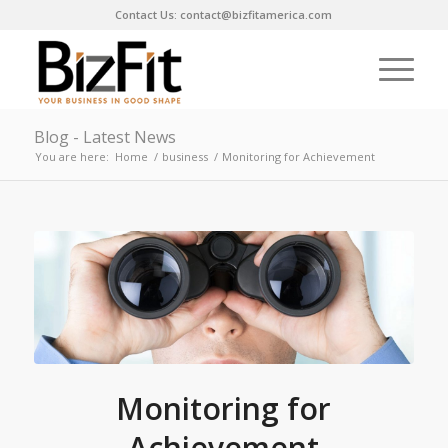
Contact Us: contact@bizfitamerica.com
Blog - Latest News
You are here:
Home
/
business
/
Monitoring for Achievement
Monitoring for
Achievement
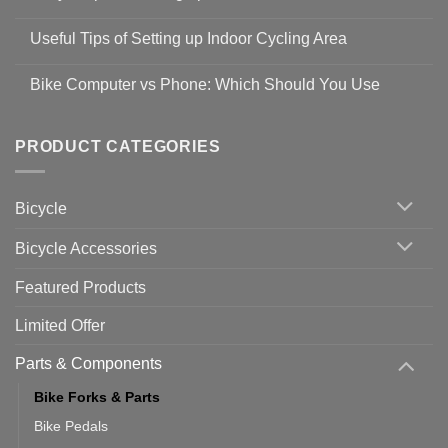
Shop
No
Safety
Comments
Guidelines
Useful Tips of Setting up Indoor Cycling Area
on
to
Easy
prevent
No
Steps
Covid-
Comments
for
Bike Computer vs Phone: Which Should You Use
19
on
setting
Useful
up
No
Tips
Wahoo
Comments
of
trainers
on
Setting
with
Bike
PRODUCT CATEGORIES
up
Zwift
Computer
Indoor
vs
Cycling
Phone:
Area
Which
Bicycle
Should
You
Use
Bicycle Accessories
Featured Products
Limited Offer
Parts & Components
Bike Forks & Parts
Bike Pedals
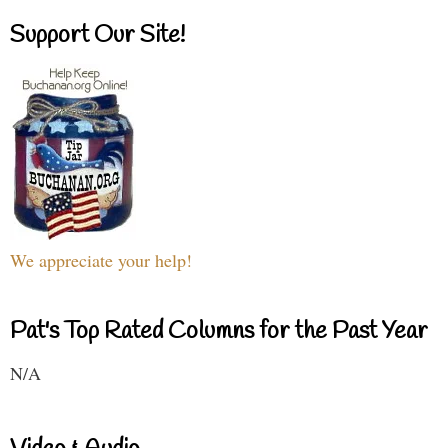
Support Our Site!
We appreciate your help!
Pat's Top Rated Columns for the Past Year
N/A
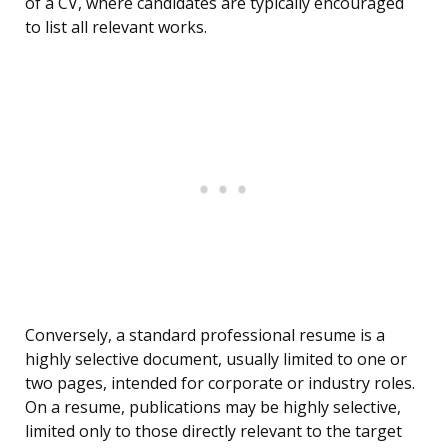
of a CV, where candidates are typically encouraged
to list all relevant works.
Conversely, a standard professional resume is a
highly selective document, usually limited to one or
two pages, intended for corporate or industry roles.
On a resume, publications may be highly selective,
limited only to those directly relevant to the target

——

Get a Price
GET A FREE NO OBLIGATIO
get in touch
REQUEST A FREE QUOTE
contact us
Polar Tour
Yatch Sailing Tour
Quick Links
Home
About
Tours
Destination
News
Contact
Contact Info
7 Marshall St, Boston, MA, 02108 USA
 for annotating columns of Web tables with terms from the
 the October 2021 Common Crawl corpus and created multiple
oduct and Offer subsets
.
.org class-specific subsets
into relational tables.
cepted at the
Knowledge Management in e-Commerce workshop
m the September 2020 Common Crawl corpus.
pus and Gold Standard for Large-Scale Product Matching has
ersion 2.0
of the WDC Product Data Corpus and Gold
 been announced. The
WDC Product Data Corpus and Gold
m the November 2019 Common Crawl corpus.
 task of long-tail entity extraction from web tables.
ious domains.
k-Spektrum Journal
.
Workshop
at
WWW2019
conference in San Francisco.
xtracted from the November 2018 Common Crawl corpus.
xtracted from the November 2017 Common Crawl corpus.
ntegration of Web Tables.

——

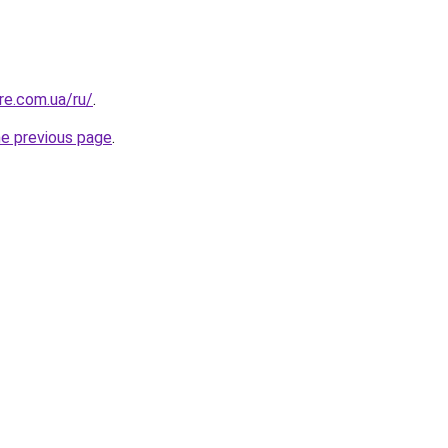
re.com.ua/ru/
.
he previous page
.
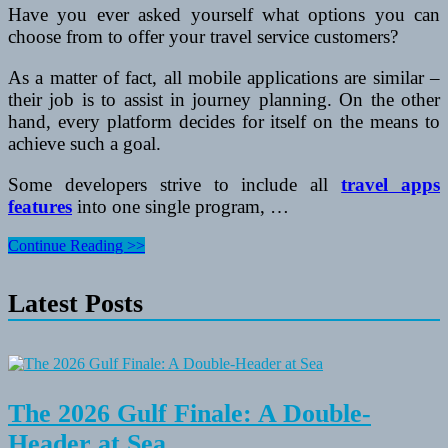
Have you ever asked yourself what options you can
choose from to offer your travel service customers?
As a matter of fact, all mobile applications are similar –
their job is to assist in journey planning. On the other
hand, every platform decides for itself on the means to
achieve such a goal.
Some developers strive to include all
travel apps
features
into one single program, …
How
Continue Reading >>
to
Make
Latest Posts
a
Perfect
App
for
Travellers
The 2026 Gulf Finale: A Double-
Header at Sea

——

Restate word for word the lines of the data above, starting at the line containing "m the September 2020 Common Crawl corpus." and ending at the line containing "xtracted from the November 2018", both included, and nothing more.

m the September 2020 Common Crawl corpus.
pus and Gold Standard for Large-Scale Product Matching has
ersion 2.0
of the WDC Product Data Corpus and Gold
 been announced. The
WDC Product Data Corpus and Gold
m the November 2019 Common Crawl corpus.
 task of long-tail entity extraction from web tables.
ious domains.
k-Spektrum Journal
.
Workshop
at
WWW2019
conference in San Francisco.
xtracted from the November 2018 Common Crawl corpus.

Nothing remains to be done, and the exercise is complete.